__RECORDS FOR PROCESSING__.
----------
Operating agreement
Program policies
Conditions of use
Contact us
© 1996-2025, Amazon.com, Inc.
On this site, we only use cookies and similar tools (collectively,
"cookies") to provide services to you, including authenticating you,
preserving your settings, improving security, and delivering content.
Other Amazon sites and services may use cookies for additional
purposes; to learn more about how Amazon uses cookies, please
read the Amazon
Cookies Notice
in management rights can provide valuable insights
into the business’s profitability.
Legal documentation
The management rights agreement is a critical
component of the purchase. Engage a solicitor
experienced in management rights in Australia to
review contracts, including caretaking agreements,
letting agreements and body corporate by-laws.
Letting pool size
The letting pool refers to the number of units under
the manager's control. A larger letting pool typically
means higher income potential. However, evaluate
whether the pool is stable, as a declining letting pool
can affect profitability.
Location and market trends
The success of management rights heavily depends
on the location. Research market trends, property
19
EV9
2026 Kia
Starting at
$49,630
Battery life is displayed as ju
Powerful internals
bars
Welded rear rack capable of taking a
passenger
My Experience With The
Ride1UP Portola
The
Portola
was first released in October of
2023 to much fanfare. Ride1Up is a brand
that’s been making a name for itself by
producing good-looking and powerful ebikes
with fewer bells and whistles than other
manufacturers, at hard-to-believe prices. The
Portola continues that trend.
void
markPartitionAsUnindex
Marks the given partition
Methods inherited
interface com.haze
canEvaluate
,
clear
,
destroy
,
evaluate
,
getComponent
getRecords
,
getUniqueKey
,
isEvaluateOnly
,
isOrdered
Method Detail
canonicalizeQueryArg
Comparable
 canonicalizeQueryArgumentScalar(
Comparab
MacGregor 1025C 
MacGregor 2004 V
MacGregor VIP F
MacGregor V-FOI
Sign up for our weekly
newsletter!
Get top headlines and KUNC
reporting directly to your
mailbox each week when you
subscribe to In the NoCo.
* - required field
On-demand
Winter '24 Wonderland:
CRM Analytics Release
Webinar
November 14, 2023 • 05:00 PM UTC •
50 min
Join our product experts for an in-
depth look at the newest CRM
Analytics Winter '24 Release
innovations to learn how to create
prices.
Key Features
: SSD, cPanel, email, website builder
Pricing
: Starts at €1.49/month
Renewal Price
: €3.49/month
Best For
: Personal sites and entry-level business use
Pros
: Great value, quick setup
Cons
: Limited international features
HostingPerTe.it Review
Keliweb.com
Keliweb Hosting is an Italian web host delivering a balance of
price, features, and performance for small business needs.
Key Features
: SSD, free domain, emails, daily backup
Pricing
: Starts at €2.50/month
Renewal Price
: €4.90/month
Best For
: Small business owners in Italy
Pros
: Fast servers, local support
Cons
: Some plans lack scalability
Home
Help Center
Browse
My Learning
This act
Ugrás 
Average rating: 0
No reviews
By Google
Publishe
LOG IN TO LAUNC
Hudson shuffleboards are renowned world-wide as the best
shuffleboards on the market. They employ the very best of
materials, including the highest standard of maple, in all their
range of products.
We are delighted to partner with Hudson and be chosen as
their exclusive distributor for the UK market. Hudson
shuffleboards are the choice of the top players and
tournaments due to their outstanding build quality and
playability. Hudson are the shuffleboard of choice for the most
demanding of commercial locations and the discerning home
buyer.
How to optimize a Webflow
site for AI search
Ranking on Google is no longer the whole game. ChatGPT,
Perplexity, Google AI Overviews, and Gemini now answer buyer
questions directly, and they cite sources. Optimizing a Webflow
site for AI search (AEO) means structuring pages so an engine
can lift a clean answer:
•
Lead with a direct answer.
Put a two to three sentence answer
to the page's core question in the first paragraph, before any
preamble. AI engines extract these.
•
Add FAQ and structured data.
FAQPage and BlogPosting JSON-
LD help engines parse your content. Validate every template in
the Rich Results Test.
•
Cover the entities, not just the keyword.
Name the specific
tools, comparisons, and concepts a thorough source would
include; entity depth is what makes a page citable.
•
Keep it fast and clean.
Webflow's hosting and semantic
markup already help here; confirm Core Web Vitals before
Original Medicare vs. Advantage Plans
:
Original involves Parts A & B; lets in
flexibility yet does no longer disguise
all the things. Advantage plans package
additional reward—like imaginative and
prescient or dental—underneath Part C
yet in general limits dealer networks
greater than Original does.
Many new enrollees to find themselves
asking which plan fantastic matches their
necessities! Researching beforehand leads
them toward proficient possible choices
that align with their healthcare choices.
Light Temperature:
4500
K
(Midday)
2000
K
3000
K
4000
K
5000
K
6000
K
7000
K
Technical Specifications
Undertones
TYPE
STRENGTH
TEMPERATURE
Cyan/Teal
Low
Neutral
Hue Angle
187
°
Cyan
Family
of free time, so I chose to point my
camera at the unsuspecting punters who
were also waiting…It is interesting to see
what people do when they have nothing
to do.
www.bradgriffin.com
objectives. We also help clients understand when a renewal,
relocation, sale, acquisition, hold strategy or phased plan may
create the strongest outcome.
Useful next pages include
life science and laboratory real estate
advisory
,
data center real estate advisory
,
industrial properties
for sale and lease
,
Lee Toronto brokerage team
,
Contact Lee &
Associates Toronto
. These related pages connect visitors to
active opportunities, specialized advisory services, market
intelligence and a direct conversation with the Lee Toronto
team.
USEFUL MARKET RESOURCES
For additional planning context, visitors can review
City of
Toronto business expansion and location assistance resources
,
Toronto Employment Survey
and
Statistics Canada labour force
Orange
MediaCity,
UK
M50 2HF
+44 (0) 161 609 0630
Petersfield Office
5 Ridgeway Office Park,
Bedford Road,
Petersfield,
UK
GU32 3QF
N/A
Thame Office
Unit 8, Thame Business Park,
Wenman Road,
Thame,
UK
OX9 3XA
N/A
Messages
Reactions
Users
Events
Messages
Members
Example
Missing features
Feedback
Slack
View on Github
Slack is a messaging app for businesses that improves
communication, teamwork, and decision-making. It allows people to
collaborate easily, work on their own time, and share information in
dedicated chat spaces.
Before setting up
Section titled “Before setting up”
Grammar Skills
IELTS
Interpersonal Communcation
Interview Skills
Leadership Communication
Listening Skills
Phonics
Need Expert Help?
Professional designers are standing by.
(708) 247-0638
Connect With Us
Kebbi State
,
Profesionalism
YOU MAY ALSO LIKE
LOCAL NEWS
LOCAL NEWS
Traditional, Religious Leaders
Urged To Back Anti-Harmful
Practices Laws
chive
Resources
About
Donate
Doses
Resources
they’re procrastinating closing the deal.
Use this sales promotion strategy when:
----------
__REQUIRED ACTION__. Both the first line of the records above and the line containing "experienced in management" are to be transcribed exactly, together with every line between them, and nothing else.

__OUTPUT__.
Operating agreement
Program policies
Conditions of use
Contact us
© 1996-2025, Amazon.com, Inc.
On this site, we only use cookies and similar tools (collectively,
"cookies") to provide services to you, including authenticating you,
preserving your settings, improving security, and delivering content.
Other Amazon sites and services may use cookies for additional
purposes; to learn more about how Amazon uses cookies, please
read the Amazon
Cookies Notice
in management rights can provide valuable insights
into the business’s profitability.
Legal documentation
The management rights agreement is a critical
component of the purchase. Engage a solicitor
experienced in management rights in Australia to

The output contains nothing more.